Un recente studio inglese sembra fornire una rassicurazione, confermando l’analisi attraverso la quale la differenza della sintomatologia nella malattia causata dall’infezione delle diverse varianti non è sostanziale e la mancanza di cambiamento dei sintomi indica che l’appropriatezza dei test, la sorveglianza e le vaccinazioni rimangono estremamente efficaci. Tutti i virus, quindi, incluso SARS-COV-2, mutano nel tempo: l’aspetto positivo per noi è il fatto che la maggior parte di queste mutazioni non hanno un beneficio diretto per il virus stesso e possono anche risultargli sfavorevoli.
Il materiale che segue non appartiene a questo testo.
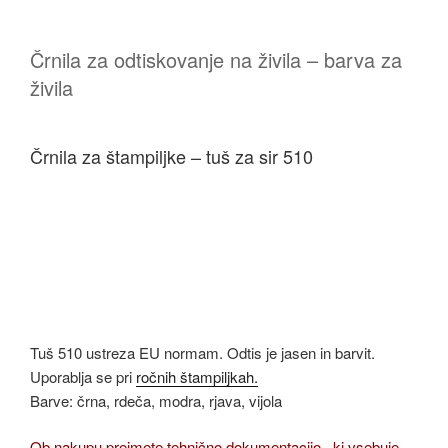
Črnila za odtiskovanje na živila – barva za
živila
Črnila za štampiljke – tuš za sir 510
Tuš 510 ustreza EU normam. Odtis je jasen in barvit.
Uporablja se pri
ročnih štampiljkah.
Barve: črna, rdeča, modra, rjava, vijola
Ob nakupu prejmete tehnično dokumentacijo , ki vsebuje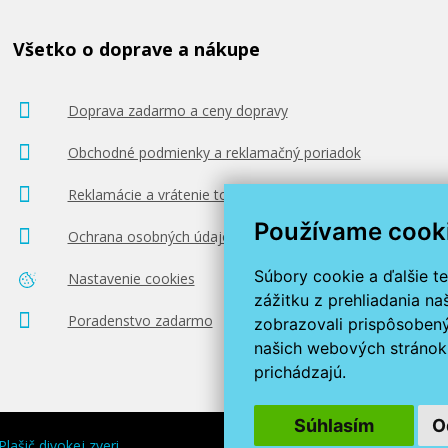
Všetko o doprave a nákupe
Doprava zadarmo a ceny dopravy
Obchodné podmienky a reklamačný poriadok
Reklamácie a vrátenie tovaru
Používame cook
Ochrana osobných údajov
Súbory cookie a ďalšie t
Nastavenie cookies
zážitku z prehliadania n
Poradenstvo zadarmo
zobrazovali prispôsobený
našich webových stránok 
prichádzajú.
Súhlasím
O
Plašič divokej zveri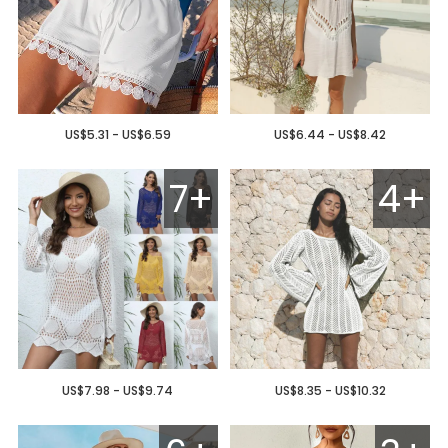
US$5.31 - US$6.59
US$6.44 - US$8.42
7+
4+
US$7.98 - US$9.74
US$8.35 - US$10.32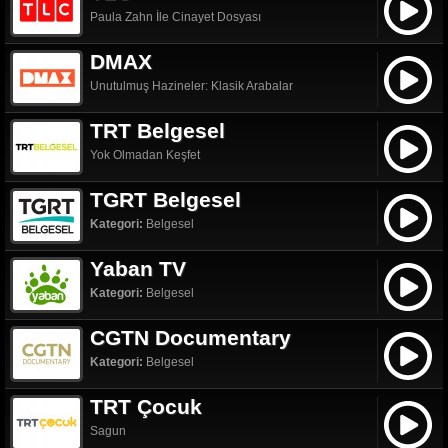
Paula Zahn İle Cinayet Dosyası
DMAX
Unutulmuş Hazineler: Klasik Arabalar
TRT Belgesel
Yok Olmadan Keşfet
TGRT Belgesel
Kategori:
Belgesel
Yaban TV
Kategori:
Belgesel
CGTN Documentary
Kategori:
Belgesel
TRT Çocuk
Sagun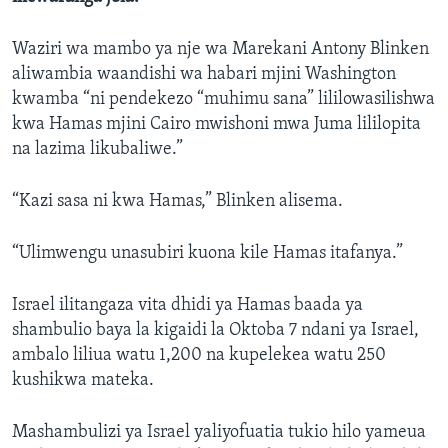
Waziri wa mambo ya nje wa Marekani Antony Blinken
aliwambia waandishi wa habari mjini Washington
kwamba “ni pendekezo “muhimu sana” lililowasilishwa
kwa Hamas mjini Cairo mwishoni mwa Juma lililopita
na lazima likubaliwe.”
“Kazi sasa ni kwa Hamas,” Blinken alisema.
“Ulimwengu unasubiri kuona kile Hamas itafanya.”
Israel ilitangaza vita dhidi ya Hamas baada ya
shambulio baya la kigaidi la Oktoba 7 ndani ya Israel,
ambalo liliua watu 1,200 na kupelekea watu 250
kushikwa mateka.
Mashambulizi ya Israel yaliyofuatia tukio hilo yameua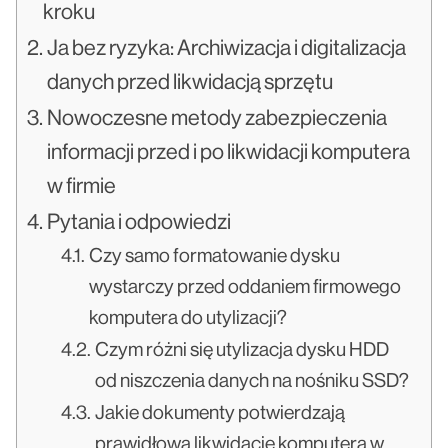
kroku
Ja bez ryzyka: Archiwizacja i digitalizacja
danych przed likwidacją sprzętu
Nowoczesne metody zabezpieczenia
informacji przed i po likwidacji komputera
w firmie
Pytania i odpowiedzi
Czy samo formatowanie dysku
wystarczy przed oddaniem firmowego
komputera do utylizacji?
Czym różni się utylizacja dysku HDD
od niszczenia danych na nośniku SSD?
Jakie dokumenty potwierdzają
prawidłową likwidację komputera w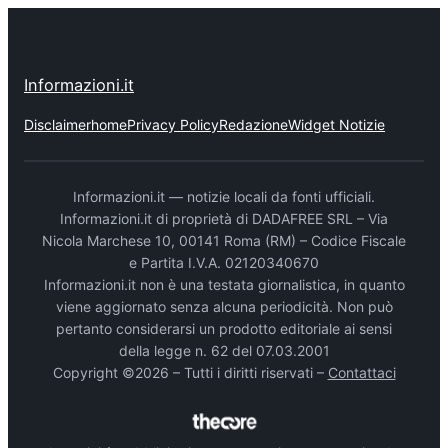
Informazioni.it
Disclaimer
home
Privacy Policy
Redazione
Widget Notizie
Informazioni.it — notizie locali da fonti ufficiali.
Informazioni.it di proprietà di DADAFREE SRL – Via
Nicola Marchese 10, 00141 Roma (RM) – Codice Fiscale
e Partita I.V.A. 02120340670
Informazioni.it non è una testata giornalistica, in quanto
viene aggiornato senza alcuna periodicità. Non può
pertanto considerarsi un prodotto editoriale ai sensi
della legge n. 62 del 07.03.2001
Copyright ©2026 – Tutti i diritti riservati –
Contattaci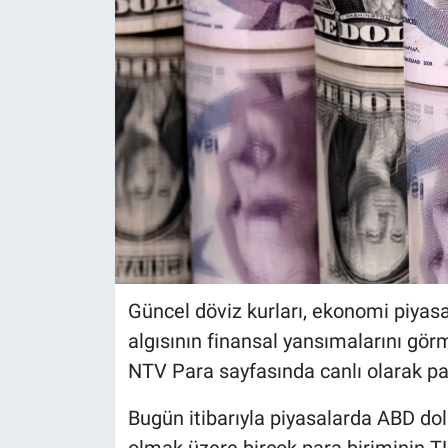
Güncel döviz kurları, ekonomi piyasal
algısının finansal yansımalarını gör
NTV Para sayfasında canlı olarak pay
Bugün itibarıyla piyasalarda ABD do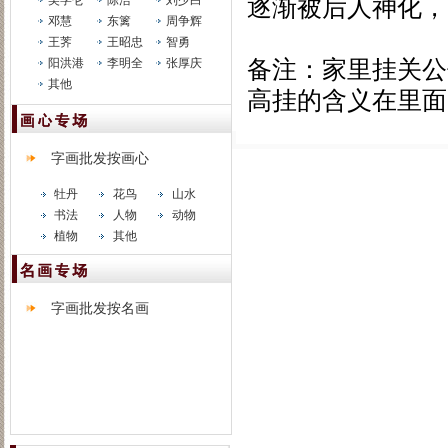
吴学仑
陈浩
刘少白
逐渐被后人神化，
邓慧
东篱
周争辉
王荠
王昭忠
智勇
阳洪港
李明全
张厚庆
备注：家里挂关公
其他
高挂的含义在里面
字画批发按画心
牡丹
花鸟
山水
书法
人物
动物
植物
其他
字画批发按名画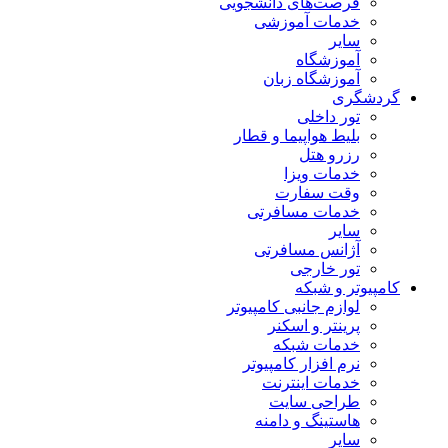
فرصت‌های دانشجویی
خدمات آموزشی
سایر
آموزشگاه
آموزشگاه زبان
گردشگری
تور داخلی
بلیط هواپیما و قطار
رزرو هتل
خدمات ویزا
وقت سفارت
خدمات مسافرتی
سایر
آژانس مسافرتی
تور خارجی
کامپیوتر و شبکه
لوازم جانبی کامپیوتر
پرینتر و اسکنر
خدمات شبکه
نرم افزار کامپیوتر
خدمات اینترنت
طراحی سایت
هاستینگ و دامنه
سایر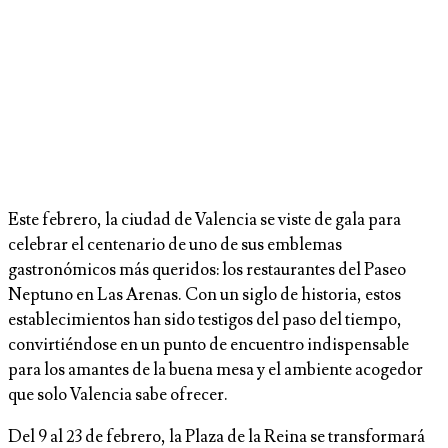
Este febrero, la ciudad de Valencia se viste de gala para
celebrar el centenario de uno de sus emblemas
gastronómicos más queridos: los restaurantes del Paseo
Neptuno en Las Arenas. Con un siglo de historia, estos
establecimientos han sido testigos del paso del tiempo,
convirtiéndose en un punto de encuentro indispensable
para los amantes de la buena mesa y el ambiente acogedor
que solo Valencia sabe ofrecer.
Del 9 al 23 de febrero, la Plaza de la Reina se transformará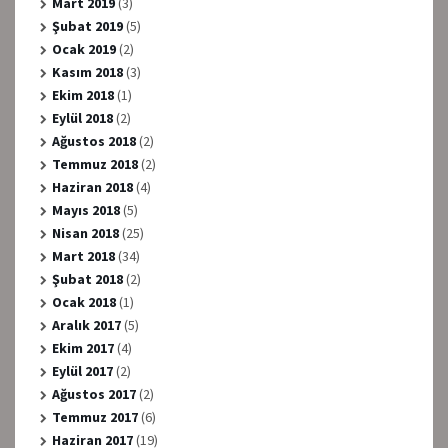
Mart 2019
(3)
Şubat 2019
(5)
Ocak 2019
(2)
Kasım 2018
(3)
Ekim 2018
(1)
Eylül 2018
(2)
Ağustos 2018
(2)
Temmuz 2018
(2)
Haziran 2018
(4)
Mayıs 2018
(5)
Nisan 2018
(25)
Mart 2018
(34)
Şubat 2018
(2)
Ocak 2018
(1)
Aralık 2017
(5)
Ekim 2017
(4)
Eylül 2017
(2)
Ağustos 2017
(2)
Temmuz 2017
(6)
Haziran 2017
(19)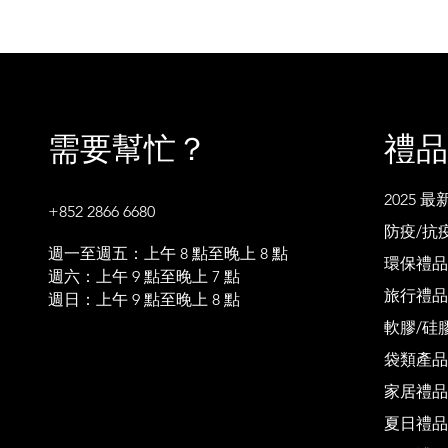
需要幫忙？
禮品
2025 
+852 2866 6680
防疫/抗
週一至週五：上午 8 點至晚上 8 點
環保禮品
週六：上午 9 點至晚上 7 點
旅行禮品
週日：上午 9 點至晚上 8 點
軟膠/硅
袋類產品
家居禮品
夏日禮品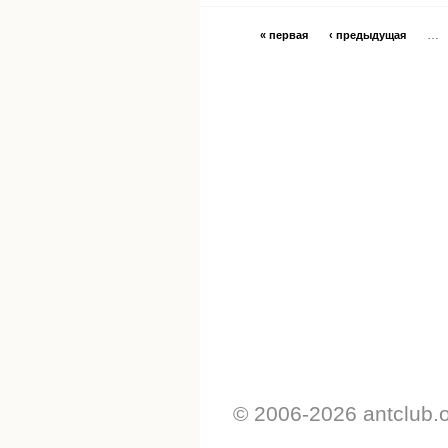
…
« первая
‹ предыдущая
© 2006-2026 antclub.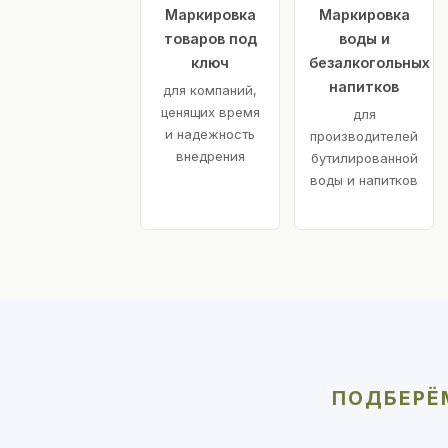
Маркировка
Маркировка
товаров под
воды и
ключ
безалкогольных
напитков
для компаний,
ценящих время
для
и надежность
производителей
внедрения
бутилированной
воды и напитков
ПОДБЕРЁМ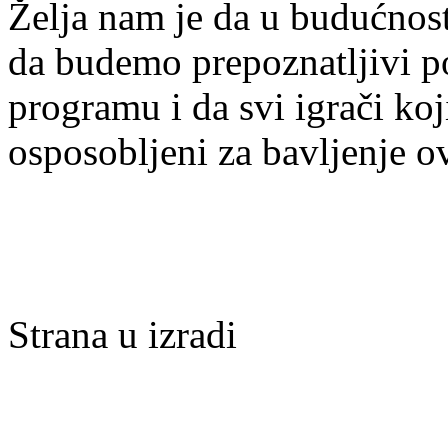
Želja nam je da u budućnost
da budemo prepoznatljivi po 
programu i da svi igrači ko
osposobljeni za bavljenje 
Strana u izradi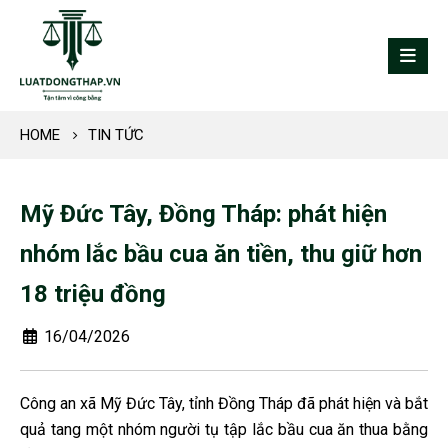
HOME
TIN TỨC
Mỹ Đức Tây, Đồng Tháp: phát hiện
nhóm lắc bầu cua ăn tiền, thu giữ hơn
18 triệu đồng
16/04/2026
Công an xã Mỹ Đức Tây, tỉnh Đồng Tháp đã phát hiện và bắt
quả tang một nhóm người tụ tập lắc bầu cua ăn thua bằng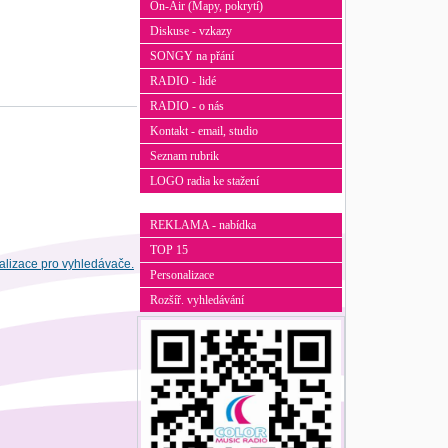
On-Air (Mapy, pokrytí)
Diskuse - vzkazy
SONGY na přání
RADIO - lidé
RADIO - o nás
Kontakt - email, studio
Seznam rubrik
LOGO radia ke stažení
REKLAMA - nabídka
TOP 15
Personalizace
Rozšíř. vyhledávání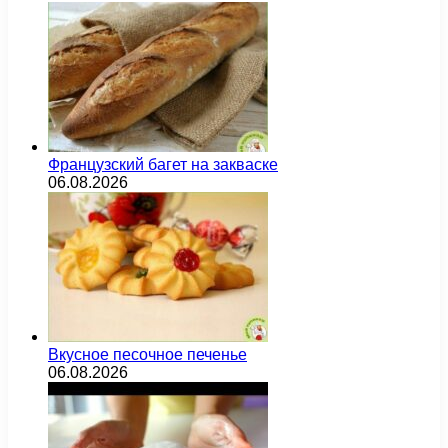
Французский багет на закваске
06.08.2026
Вкусное песочное печенье
06.08.2026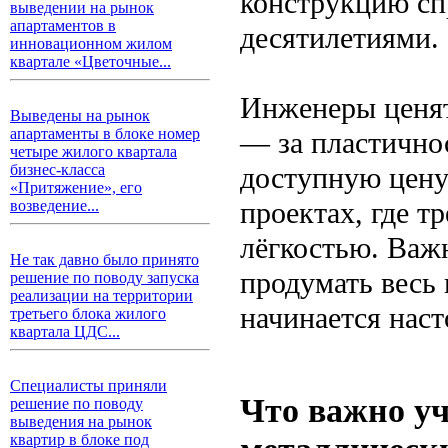
конструкцию сп
выведении на рынок
апартаментов в
десятилетиями.
инновационном жилом
квартале «Цветочные...
Инженеры ценят
Выведены на рынок
апартаменты в блоке номер
— за пластичнос
четыре жилого квартала
доступную цену
бизнес-класса
«Притяжение», его
проектах, где т
возведение...
лёгкостью. Важн
Не так давно было принято
продумать весь 
решение по поводу запуска
реализации на территории
начинается нас
третьего блока жилого
квартала ЦДС...
Специалисты приняли
Что важно у
решение по поводу
выведения на рынок
квартир в блоке под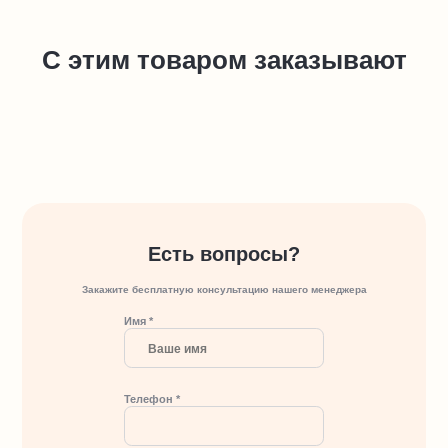
С этим товаром заказывают
Есть вопросы?
Закажите бесплатную консультацию нашего менеджера
Имя *
Телефон *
Tuttavia le principali riflessioni emerse dallo studio di ricerca raffigurano una copertura vaccinale non ancora sufficiente: la diffusione di varianti a maggiore trasmissibilità può avere un impatto rilevante se non vengono adottate misure di mitigazione adeguate. Al fine di contenerne ed attenuarne l’impatto è importante mantenere l’indice dei contagi a valori che permettano il sistematico tracciamento del maggior numero dei casi positivi. Come? Da un lato dobbiamo continuare a sequenziare il virus per studiare di continuo come cambia, sia spontaneamente che sotto la pressione della vaccinazione, dall’altro – per quanto possa sembrare ripetitivo e ormai scomodo – occorre rispettare le ormai note e semplici regole e misure preventive: distanziamento sociale ed uso corretto dei dispositivi di protezione individuale.

* ricercatore ravennate, responsabile sanitario di Santa Teresa e membro della task force governativa sul Covid 19, esegue studi e ricerche per l’Istituto Superiore della Sanità.